### RECORDS SUPPLIED
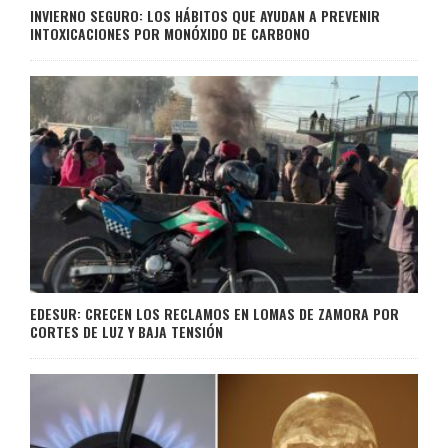
INVIERNO SEGURO: LOS HÁBITOS QUE AYUDAN A PREVENIR
INTOXICACIONES POR MONÓXIDO DE CARBONO
EDESUR: CRECEN LOS RECLAMOS EN LOMAS DE ZAMORA POR
CORTES DE LUZ Y BAJA TENSIÓN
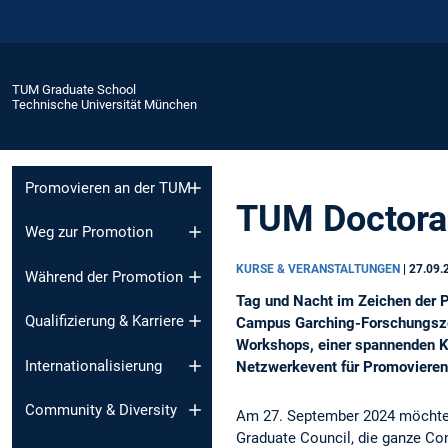
TUM Graduate School
Technische Universität München
Promovieren an der TUM
TUM Doctora
Weg zur Promotion
KURSE & VERANSTALTUNGEN
|
27.09.
Während der Promotion
Tag und Nacht im Zeichen der 
Qualifizierung & Karriere
Campus Garching-Forschungszen
Workshops, einer spannenden K
Internationalisierung
Netzwerkevent für Promovieren
Community & Diversity
Am 27. September 2024 möchte
Graduate Council, die ganze 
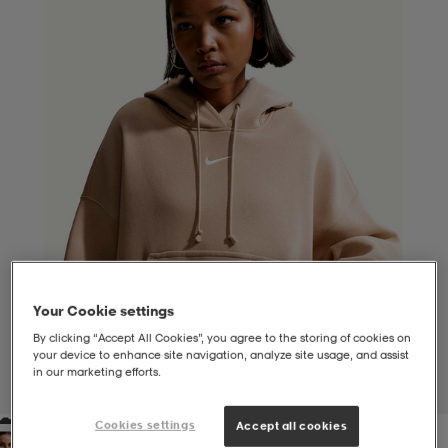
liivit
ikengät
t & pikeepaidat
ikengät
t
saappaat
ingkengät
t
ingkengät
at ja topit
elikengät
dat
engät
engät
t & pikeepaidat
allokengät
t & pikeepaidat
ilykengät
 ja otsapannat
ilykengät
-/Tennis-kengät
Your Cookie settings
By clicking “Accept All Cookies”, you agree to the storing of cookies on
t & mekot
andy-/Käsipallo-kengät
eet & lapaset
andy-/Käsipallo-kengät
t & mekot
ikengät
your device to enhance site navigation, analyze site usage, and assist
in our marketing efforts.
1
/
8
allokengät
allokengät
engät
Cookies settings
Accept all cookies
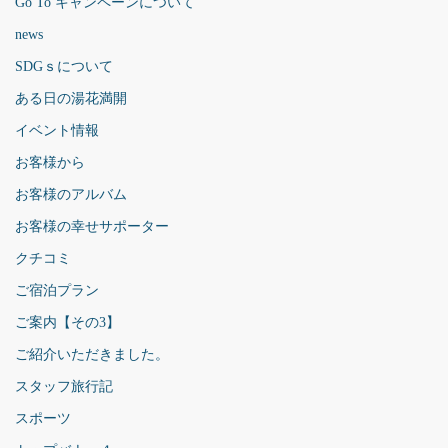
Go To キャンペーンについて
news
SDGｓについて
ある日の湯花満開
イベント情報
お客様から
お客様のアルバム
お客様の幸せサポーター
クチコミ
ご宿泊プラン
ご案内【その3】
ご紹介いただきました。
スタッフ旅行記
スポーツ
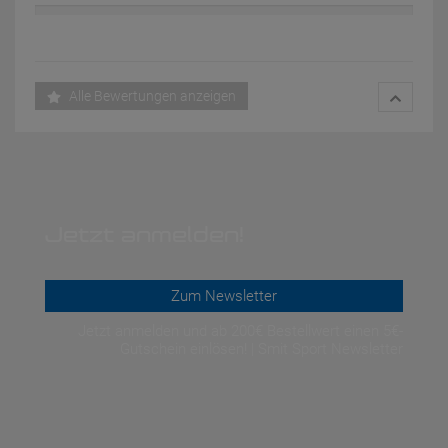
Alle Bewertungen anzeigen
Jetzt anmelden!
Zum Newsletter
Jetzt anmelden und ab 200€ Bestellwert einen 5€-
Gutschein einlösen! | Smit Sport Newsletter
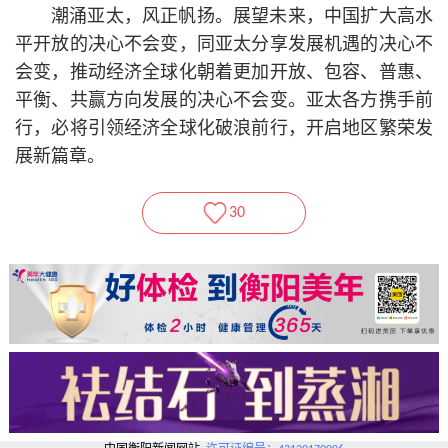
潮涌亚太，风正帆扬。展望未来，中国扩大高水
平开放的决心不会变，同亚太分享发展机遇的决心不
会变，推动经济全球化朝着更加开放、包容、普惠、
平衡、共赢方向发展的决心不会变。亚太各方携手前
行，必将引领经济全球化破浪前行，开启地区繁荣发
展新篇章。
30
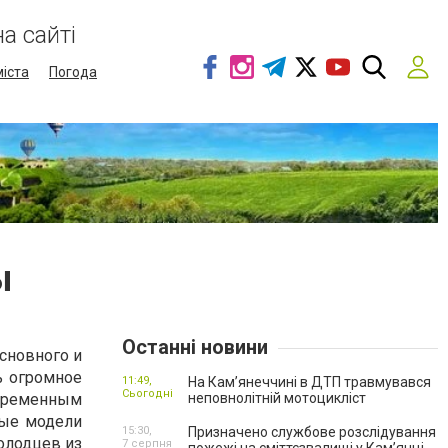
а сайті
міста
Погода
ы
Останні новини
основного и
ь огромное
11:49,
На Кам’янеччині в ДТП травмувався
Сьогодні
ременным
неповнолітній мотоцикліст
вые модели
15:30,
Призначено службове розслідування
олодцев из
7 серпня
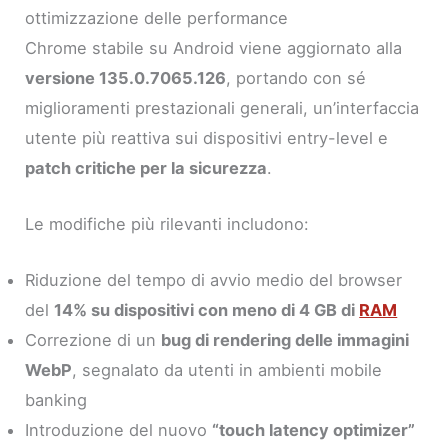
ottimizzazione delle performance
Chrome stabile su Android viene aggiornato alla
versione 135.0.7065.126
, portando con sé
miglioramenti prestazionali generali, un’interfaccia
utente più reattiva sui dispositivi entry-level e
patch critiche per la sicurezza
.
Le modifiche più rilevanti includono:
Riduzione del tempo di avvio medio del browser
del
14% su dispositivi con meno di 4 GB di
RAM
Correzione di un
bug di rendering delle immagini
WebP
, segnalato da utenti in ambienti mobile
banking
Introduzione del nuovo
“touch latency optimizer”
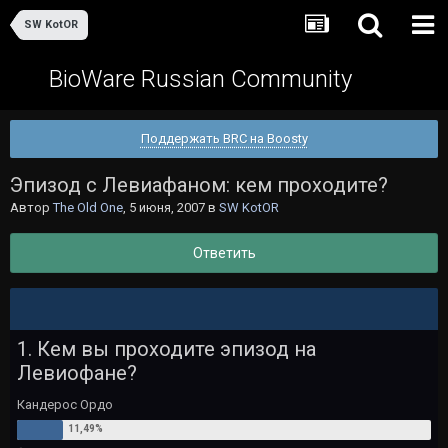
SW KotOR
BioWare Russian Community
Поддержать BRC на Boosty
Эпизод с Левиафаном: кем проходите?
Автор
The Old One
,
5 июня, 2007
в
SW KotOR
Ответить
1. Кем вы проходите эпизод на
Левиофане?
Кандерос Ордо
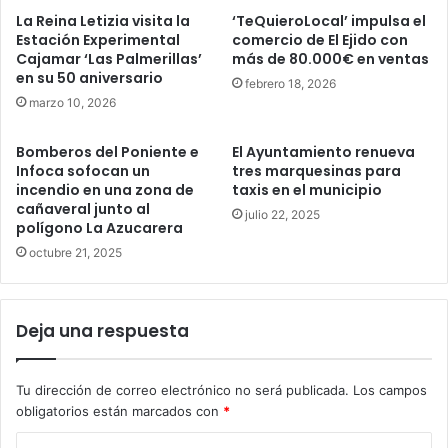
La Reina Letizia visita la
‘TeQuieroLocal’ impulsa el
Estación Experimental
comercio de El Ejido con
Cajamar ‘Las Palmerillas’
más de 80.000€ en ventas
en su 50 aniversario
febrero 18, 2026
marzo 10, 2026
Bomberos del Poniente e
El Ayuntamiento renueva
Infoca sofocan un
tres marquesinas para
incendio en una zona de
taxis en el municipio
cañaveral junto al
julio 22, 2025
polígono La Azucarera
octubre 21, 2025
Deja una respuesta
Tu dirección de correo electrónico no será publicada.
Los campos
obligatorios están marcados con
*
C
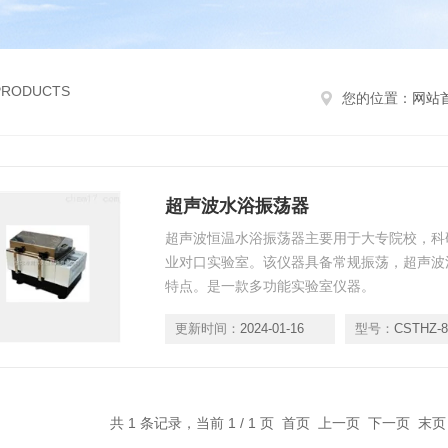
 PRODUCTS
您的位置：
网站
超声波水浴振荡器
超声波恒温水浴振荡器主要用于大专院校，科
业对口实验室。该仪器具备常规振荡，超声波
特点。是一款多功能实验室仪器。
更新时间：
2024-01-16
型号：
CSTHZ-8
共 1 条记录，当前 1 / 1 页 首页 上一页 下一页 末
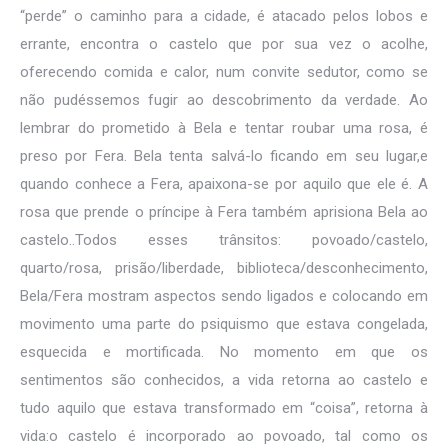
“perde” o caminho para a cidade, é atacado pelos lobos e
errante, encontra o castelo que por sua vez o acolhe,
oferecendo comida e calor, num convite sedutor, como se
não pudéssemos fugir ao descobrimento da verdade. Ao
lembrar do prometido à Bela e tentar roubar uma rosa, é
preso por Fera. Bela tenta salvá-lo ficando em seu lugar,e
quando conhece a Fera, apaixona-se por aquilo que ele é. A
rosa que prende o príncipe à Fera também aprisiona Bela ao
castelo..Todos esses trânsitos: povoado/castelo,
quarto/rosa, prisão/liberdade, biblioteca/desconhecimento,
Bela/Fera mostram aspectos sendo ligados e colocando em
movimento uma parte do psiquismo que estava congelada,
esquecida e mortificada. No momento em que os
sentimentos são conhecidos, a vida retorna ao castelo e
tudo aquilo que estava transformado em “coisa”, retorna à
vida:o castelo é incorporado ao povoado, tal como os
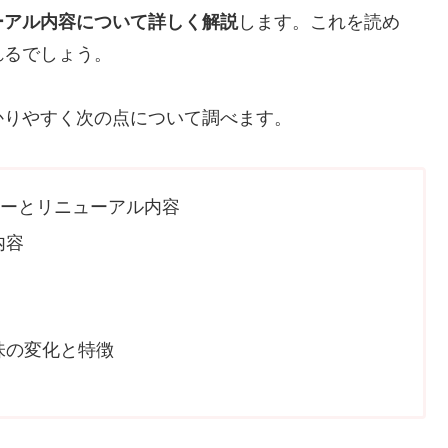
ーアル内容について詳しく解説
します。これを読め
れるでしょう。
かりやすく次の点について調べます。
リーとリニューアル内容
内容
味の変化と特徴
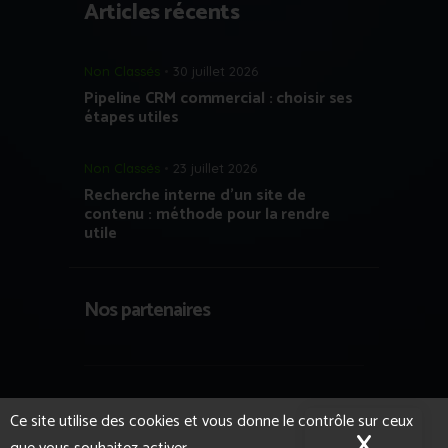
Articles récents
Non Classés
30 juillet 2026
Pipeline CRM commercial : choisir ses
étapes utiles
Non Classés
23 juillet 2026
Recherche interne d’un site de
contenu : méthode pour la rendre
utile
Nos partenaires
Copyright © 2023 Growth Hacking France
Ce site utilise des cookies et vous donne le contrôle sur ceux
- Tous droits réservés.
Formation IA et
X
Masqu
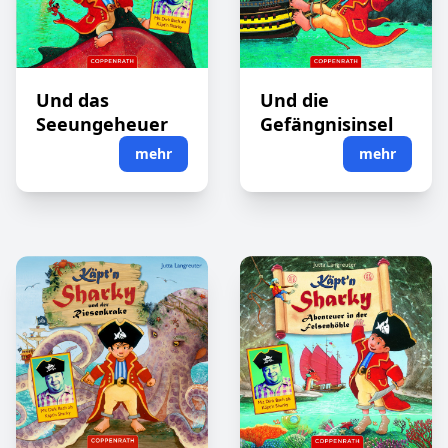
Und das
Und die
Seeungeheuer
Gefängnisinsel
mehr
mehr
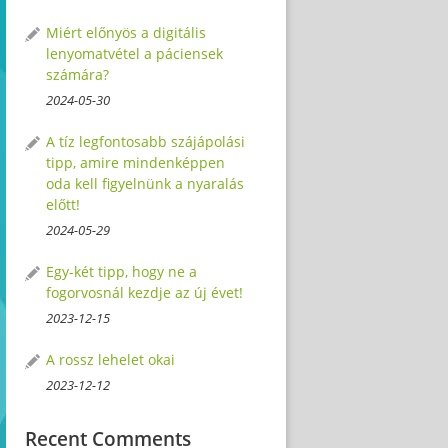
Miért előnyös a digitális
lenyomatvétel a páciensek
számára?
2024-05-30
A tíz legfontosabb szájápolási
tipp, amire mindenképpen
oda kell figyelnünk a nyaralás
előtt!
2024-05-29
Egy-két tipp, hogy ne a
fogorvosnál kezdje az új évet!
2023-12-15
A rossz lehelet okai
2023-12-12
Recent Comments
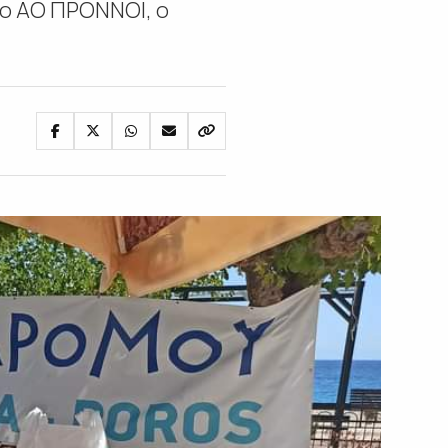
 ο AO ΠΡΟΝΝΟΙ, ο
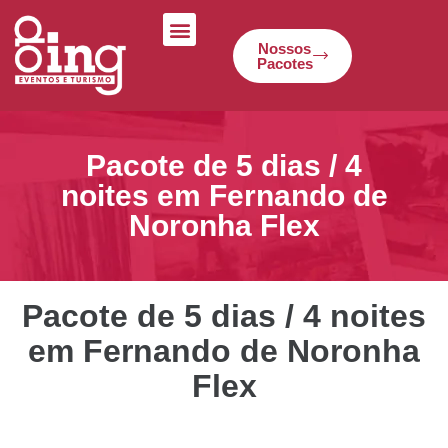
Nossos
Pacotes
Sobre Nós
Nossos Pacotes
Pacote de 5 dias / 4
noites em Fernando de
Noronha Flex
Pacote de 5 dias / 4 noites
em Fernando de Noronha
Flex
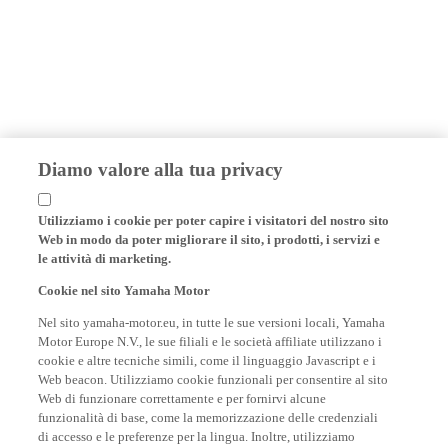
Diamo valore alla tua privacy
Utilizziamo i cookie per poter capire i visitatori del nostro sito
Web in modo da poter migliorare il sito, i prodotti, i servizi e
le attività di marketing.
Cookie nel sito Yamaha Motor
Nel sito yamaha-motor.eu, in tutte le sue versioni locali, Yamaha
Motor Europe N.V., le sue filiali e le società affiliate utilizzano i
cookie e altre tecniche simili, come il linguaggio Javascript e i
Web beacon. Utilizziamo cookie funzionali per consentire al sito
Web di funzionare correttamente e per fornirvi alcune
funzionalità di base, come la memorizzazione delle credenziali
di accesso e le preferenze per la lingua. Inoltre, utilizziamo
cookie analitici per generare statistiche su di voi, rispettose della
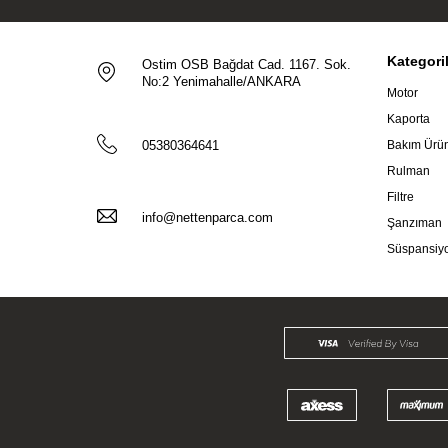
Kategori
Ostim OSB Bağdat Cad. 1167. Sok.
No:2 Yenimahalle/ANKARA
Motor
Kaporta
05380364641
Bakım Ürün
Rulman
Filtre
info@nettenparca.com
Şanzıman
Süspansiy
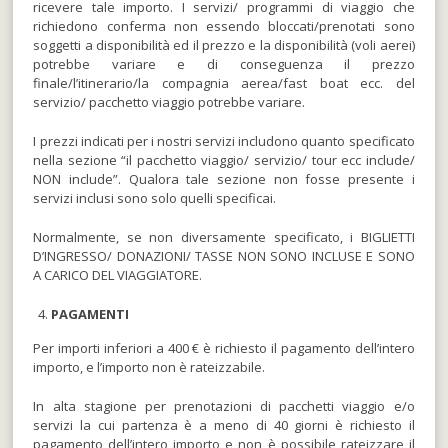
ricevere tale importo. I servizi/ programmi di viaggio che
richiedono conferma non essendo bloccati/prenotati sono
soggetti a disponibilità ed il prezzo e la disponibilità (voli aerei)
potrebbe variare e di conseguenza il prezzo
finale/l’itinerario/la compagnia aerea/fast boat ecc. del
servizio/ pacchetto viaggio potrebbe variare.
I prezzi indicati per i nostri servizi includono quanto specificato
nella sezione “il pacchetto viaggio/ servizio/ tour ecc include/
NON include”. Qualora tale sezione non fosse presente i
servizi inclusi sono solo quelli specificai.
Normalmente, se non diversamente specificato, i BIGLIETTI
D’INGRESSO/ DONAZIONI/ TASSE NON SONO INCLUSE E SONO
A CARICO DEL VIAGGIATORE.
PAGAMENTI
Per importi inferiori a 400 € è richiesto il pagamento dell’intero
importo, e l’importo non è rateizzabile.
In alta stagione per prenotazioni di pacchetti viaggio e/o
servizi la cui partenza è a meno di 40 giorni è richiesto il
pagamento dell’intero importo e non è possibile rateizzare il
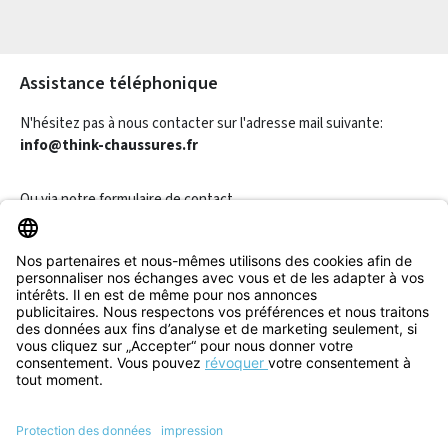
Les champs marqués d'un astérisque (*) sont obligatoires.
Assistance téléphonique
N'hésitez pas à nous contacter sur l'adresse mail suivante:
info@think-chaussures.fr
Ou via notre
formulaire de contact
.
Révoquer un contrat
Informations
Aide & Contact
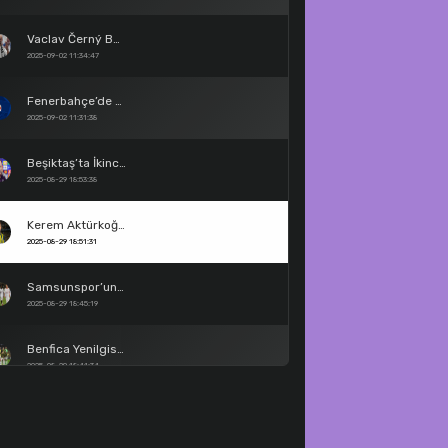
Vaclav Černý Beşiktaş’ta
2025-09-02 11:34:47
Fenerbahçe’de Gece Yarısı Transfer Fırtınası
2025-09-02 11:31:38
Beşiktaş’ta İkinci Sergen Yalçın Dönemi Resmen Başlıyor!
2025-08-29 18:53:38
Kerem Aktürkoğlu Fenerbahçe’de
2025-08-29 18:51:31
Samsunspor’un Konferans Ligi Grup Aşamasındaki Rakipleri Belli Oldu!
2025-08-29 18:45:19
Benfica Yenilgisi Fenerbahçe’ye Ağır Geldi: "7 Oyuncu Satılık Listesinde"
2025-08-29 18:41:34
Fenerbahçe’de Mourinho Dönemi Resmen Sona Erdi!
2025-08-29 18:39:29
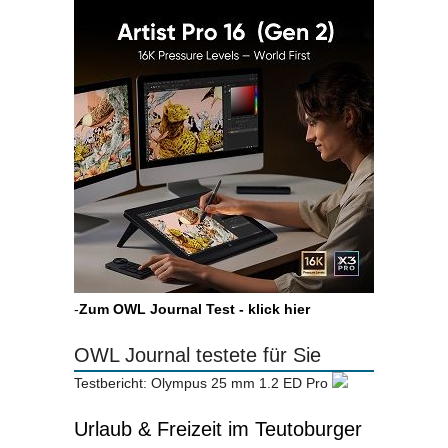
-
Zum OWL Journal Test - klick hier
OWL Journal testete für Sie
Testbericht: Olympus 25 mm 1.2 ED Pro
Urlaub & Freizeit im Teutoburger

### EXERCISE DIRECTIONS
Show the lines above with "sezione".

### SOLUTION TO THE PROBLEM
nella sezione “il pacchetto viaggio/ servizio/ tour ecc include/
NON include”. Qualora tale sezione non fosse presente i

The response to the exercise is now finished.